About this exercise:
Below is a listing; restate from it, character for character, the lines beginning at the line holding "предыдущих составах парламента." and ending at the line holding "того и существует, чтобы", both included.

Data supplied:
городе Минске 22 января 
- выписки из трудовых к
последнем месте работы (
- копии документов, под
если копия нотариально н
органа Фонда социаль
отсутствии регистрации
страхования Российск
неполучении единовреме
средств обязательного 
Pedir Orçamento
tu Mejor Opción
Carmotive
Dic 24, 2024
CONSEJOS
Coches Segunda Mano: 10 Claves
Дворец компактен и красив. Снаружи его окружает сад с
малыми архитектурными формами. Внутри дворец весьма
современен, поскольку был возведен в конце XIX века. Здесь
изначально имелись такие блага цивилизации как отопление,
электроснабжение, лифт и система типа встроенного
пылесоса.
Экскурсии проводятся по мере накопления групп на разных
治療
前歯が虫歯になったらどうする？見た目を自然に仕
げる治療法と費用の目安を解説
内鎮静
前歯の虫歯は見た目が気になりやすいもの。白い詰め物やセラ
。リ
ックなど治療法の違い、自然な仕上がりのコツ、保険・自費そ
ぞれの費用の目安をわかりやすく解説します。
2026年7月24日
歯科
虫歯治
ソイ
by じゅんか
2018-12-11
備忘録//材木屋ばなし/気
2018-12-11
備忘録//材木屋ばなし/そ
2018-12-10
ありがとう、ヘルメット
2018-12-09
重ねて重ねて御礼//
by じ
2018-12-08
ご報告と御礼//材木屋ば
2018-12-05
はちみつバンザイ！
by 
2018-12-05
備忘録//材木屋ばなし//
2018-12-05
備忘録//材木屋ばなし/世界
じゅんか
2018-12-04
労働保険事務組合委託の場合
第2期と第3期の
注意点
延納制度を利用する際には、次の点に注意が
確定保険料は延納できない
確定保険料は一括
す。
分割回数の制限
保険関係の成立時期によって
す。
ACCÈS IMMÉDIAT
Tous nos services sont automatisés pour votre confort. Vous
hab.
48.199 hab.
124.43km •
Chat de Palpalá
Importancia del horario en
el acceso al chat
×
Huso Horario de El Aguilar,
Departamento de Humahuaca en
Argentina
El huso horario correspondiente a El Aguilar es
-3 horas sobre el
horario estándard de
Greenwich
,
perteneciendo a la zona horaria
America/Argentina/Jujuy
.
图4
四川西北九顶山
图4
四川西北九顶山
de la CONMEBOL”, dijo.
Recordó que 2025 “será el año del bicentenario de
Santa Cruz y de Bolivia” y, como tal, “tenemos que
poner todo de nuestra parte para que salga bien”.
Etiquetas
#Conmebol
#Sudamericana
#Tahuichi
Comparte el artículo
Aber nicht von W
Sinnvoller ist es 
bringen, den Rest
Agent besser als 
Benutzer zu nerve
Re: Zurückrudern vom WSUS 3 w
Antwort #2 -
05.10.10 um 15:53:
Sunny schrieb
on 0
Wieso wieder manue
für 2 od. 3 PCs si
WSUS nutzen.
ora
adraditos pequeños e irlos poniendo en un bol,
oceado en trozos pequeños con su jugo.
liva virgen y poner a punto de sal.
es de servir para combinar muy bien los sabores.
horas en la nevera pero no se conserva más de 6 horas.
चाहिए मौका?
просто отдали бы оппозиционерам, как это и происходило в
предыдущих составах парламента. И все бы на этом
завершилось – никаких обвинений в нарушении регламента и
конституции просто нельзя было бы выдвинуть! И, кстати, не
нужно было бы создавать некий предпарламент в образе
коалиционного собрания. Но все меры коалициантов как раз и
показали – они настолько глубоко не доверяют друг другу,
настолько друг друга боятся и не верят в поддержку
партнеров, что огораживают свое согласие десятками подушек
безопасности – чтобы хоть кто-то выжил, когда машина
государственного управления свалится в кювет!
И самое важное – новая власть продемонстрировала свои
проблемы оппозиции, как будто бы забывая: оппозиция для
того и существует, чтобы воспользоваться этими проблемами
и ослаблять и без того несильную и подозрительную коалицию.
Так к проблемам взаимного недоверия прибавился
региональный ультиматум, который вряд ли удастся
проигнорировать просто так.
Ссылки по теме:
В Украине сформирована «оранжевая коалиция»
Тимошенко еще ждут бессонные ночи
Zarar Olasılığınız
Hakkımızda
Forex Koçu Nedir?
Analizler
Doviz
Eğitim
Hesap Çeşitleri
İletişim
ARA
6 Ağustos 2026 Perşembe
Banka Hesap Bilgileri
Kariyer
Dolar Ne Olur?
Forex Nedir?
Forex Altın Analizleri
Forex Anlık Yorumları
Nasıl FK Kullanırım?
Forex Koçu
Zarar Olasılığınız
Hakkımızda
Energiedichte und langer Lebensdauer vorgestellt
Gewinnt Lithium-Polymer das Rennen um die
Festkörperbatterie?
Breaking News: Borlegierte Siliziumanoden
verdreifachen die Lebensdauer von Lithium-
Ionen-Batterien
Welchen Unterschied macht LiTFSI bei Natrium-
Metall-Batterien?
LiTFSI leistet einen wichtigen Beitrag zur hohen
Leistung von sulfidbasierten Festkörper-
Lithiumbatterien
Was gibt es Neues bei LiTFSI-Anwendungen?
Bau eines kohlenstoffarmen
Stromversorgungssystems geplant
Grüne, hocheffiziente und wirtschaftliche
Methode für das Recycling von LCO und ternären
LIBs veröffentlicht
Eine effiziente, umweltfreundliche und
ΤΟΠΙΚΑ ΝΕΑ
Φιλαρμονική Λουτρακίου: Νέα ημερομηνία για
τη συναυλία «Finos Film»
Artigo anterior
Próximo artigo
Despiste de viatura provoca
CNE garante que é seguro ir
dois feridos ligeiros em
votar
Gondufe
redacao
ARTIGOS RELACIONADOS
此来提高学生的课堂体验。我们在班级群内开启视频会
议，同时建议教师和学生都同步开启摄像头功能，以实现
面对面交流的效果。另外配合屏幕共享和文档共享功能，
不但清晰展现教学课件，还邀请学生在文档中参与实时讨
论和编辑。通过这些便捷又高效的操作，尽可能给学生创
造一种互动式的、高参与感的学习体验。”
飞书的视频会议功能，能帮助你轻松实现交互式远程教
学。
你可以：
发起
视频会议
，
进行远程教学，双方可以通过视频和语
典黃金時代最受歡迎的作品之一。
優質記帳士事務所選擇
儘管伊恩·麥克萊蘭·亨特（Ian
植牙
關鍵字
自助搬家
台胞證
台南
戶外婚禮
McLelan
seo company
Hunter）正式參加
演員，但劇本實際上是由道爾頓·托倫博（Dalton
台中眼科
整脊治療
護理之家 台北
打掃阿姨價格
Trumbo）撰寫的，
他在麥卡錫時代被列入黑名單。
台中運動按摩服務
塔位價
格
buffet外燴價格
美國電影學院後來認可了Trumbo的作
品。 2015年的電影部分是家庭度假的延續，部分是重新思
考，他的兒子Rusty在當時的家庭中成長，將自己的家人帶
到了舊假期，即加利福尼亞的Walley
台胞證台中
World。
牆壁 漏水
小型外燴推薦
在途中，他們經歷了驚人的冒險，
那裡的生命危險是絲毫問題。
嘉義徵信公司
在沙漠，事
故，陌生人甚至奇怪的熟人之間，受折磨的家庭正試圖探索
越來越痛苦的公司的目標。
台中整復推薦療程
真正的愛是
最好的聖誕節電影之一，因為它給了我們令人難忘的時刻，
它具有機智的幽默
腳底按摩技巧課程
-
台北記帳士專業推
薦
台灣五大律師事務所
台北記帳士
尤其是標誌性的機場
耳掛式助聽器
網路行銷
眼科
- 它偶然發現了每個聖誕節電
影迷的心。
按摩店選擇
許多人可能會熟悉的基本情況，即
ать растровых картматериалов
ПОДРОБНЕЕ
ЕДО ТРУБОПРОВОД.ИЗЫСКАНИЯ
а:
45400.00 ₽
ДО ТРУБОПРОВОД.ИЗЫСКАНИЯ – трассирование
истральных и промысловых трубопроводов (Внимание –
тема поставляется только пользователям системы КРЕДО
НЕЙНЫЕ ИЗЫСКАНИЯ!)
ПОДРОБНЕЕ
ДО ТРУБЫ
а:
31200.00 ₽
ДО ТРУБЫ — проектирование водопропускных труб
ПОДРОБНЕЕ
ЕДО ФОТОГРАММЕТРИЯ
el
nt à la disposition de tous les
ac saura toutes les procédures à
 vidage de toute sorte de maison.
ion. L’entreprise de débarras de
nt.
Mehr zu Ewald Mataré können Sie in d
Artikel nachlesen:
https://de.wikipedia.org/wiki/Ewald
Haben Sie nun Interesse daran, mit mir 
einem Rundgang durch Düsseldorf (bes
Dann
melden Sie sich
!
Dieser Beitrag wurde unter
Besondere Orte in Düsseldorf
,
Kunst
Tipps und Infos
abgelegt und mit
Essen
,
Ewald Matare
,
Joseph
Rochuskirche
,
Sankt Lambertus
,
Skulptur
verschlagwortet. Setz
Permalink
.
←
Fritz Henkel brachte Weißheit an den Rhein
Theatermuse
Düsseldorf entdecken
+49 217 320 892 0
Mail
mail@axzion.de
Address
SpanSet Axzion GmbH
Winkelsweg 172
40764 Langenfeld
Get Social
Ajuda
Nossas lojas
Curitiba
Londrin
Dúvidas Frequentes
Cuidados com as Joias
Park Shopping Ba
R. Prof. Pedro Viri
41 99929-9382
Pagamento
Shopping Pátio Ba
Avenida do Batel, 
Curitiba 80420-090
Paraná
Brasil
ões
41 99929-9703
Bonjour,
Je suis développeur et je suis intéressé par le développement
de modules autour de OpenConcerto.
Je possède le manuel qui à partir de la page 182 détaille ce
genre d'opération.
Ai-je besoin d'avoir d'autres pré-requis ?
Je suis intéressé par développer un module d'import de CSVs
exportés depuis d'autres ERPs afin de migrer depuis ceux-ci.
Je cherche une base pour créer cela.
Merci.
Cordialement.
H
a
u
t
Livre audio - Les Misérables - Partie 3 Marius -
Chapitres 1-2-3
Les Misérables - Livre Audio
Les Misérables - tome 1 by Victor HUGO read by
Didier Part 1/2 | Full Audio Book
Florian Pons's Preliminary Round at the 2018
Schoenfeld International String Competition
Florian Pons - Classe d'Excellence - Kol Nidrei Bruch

Written answer:
предыдущих составах парламента. И все бы на этом
завершилось – никаких обвинений в нарушении регламента и
конституции просто нельзя было бы выдвинуть! И, кстати, не
нужно было бы создавать некий предпарламент в образе
коалиционного собрания. Но все меры коалициантов как раз и
показали – они настолько глубоко не доверяют друг другу,
настолько друг друга боятся и не верят в поддержку
партнеров, что огораживают свое согласие десятками подушек
безопасности – чтобы хоть кто-то выжил, когда машина
государственного управления свалится в кювет!
И самое важное – новая власть продемонстрировала свои
проблемы оппозиции, как будто бы забывая: оппозиция для
того и существует, чтобы воспользоваться этими проблемами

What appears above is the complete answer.